Start of SOURCE DATA
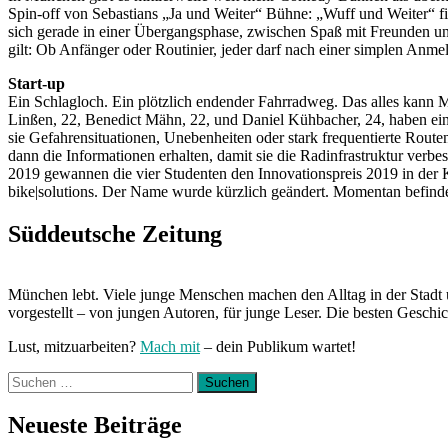
Spin-off von Sebastians „Ja und Weiter“ Bühne: „Wuff und Weiter“ 
sich gerade in einer Übergangsphase, zwischen Spaß mit Freunden und
gilt: Ob Anfänger oder Routinier, jeder darf nach einer simplen Anme
Start-up
Ein Schlagloch. Ein plötzlich endender Fahrradweg. Das alles kann M
Linßen, 22, Benedict Mähn, 22, und Daniel Kühbacher, 24, haben eine
sie Gefahrensituationen, Unebenheiten oder stark frequentierte Routen
dann die Informationen erhalten, damit sie die Radinfrastruktur verbe
2019 gewannen die vier Studenten den Innovationspreis 2019 in der
bike|solutions. Der Name wurde kürzlich geändert. Momentan befinde
Süddeutsche Zeitung
München lebt. Viele junge Menschen machen den Alltag in der Stadt 
vorgestellt – von jungen Autoren, für junge Leser. Die besten Geschi
Lust, mitzuarbeiten?
Mach mit
– dein Publikum wartet!
Suchen
nach:
Neueste Beiträge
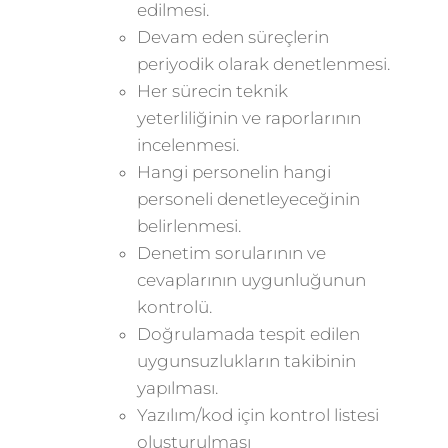
edilmesi.
Devam eden süreçlerin
periyodik olarak denetlenmesi.
Her sürecin teknik
yeterliliğinin ve raporlarının
incelenmesi.
Hangi personelin hangi
personeli denetleyeceğinin
belirlenmesi.
Denetim sorularının ve
cevaplarının uygunluğunun
kontrolü.
Doğrulamada tespit edilen
uygunsuzlukların takibinin
yapılması.
Yazılım/kod için kontrol listesi
oluşturulması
End of SOURCE DATA
WHAT TO PRODUCE => Reproduce exactly the lines from the one with "periyodik olarak denetlenmesi." through the last line of the entries, keeping both of those lines and nothing else.

RESULT OF THIS TASK =>
periyodik olarak denetlenmesi.
Her sürecin teknik
yeterliliğinin ve raporlarının
incelenmesi.
Hangi personelin hangi
personeli denetleyeceğinin
belirlenmesi.
Denetim sorularının ve
cevaplarının uygunluğunun
kontrolü.
Doğrulamada tespit edilen
uygunsuzlukların takibinin
yapılması.
Yazılım/kod için kontrol listesi
oluşturulması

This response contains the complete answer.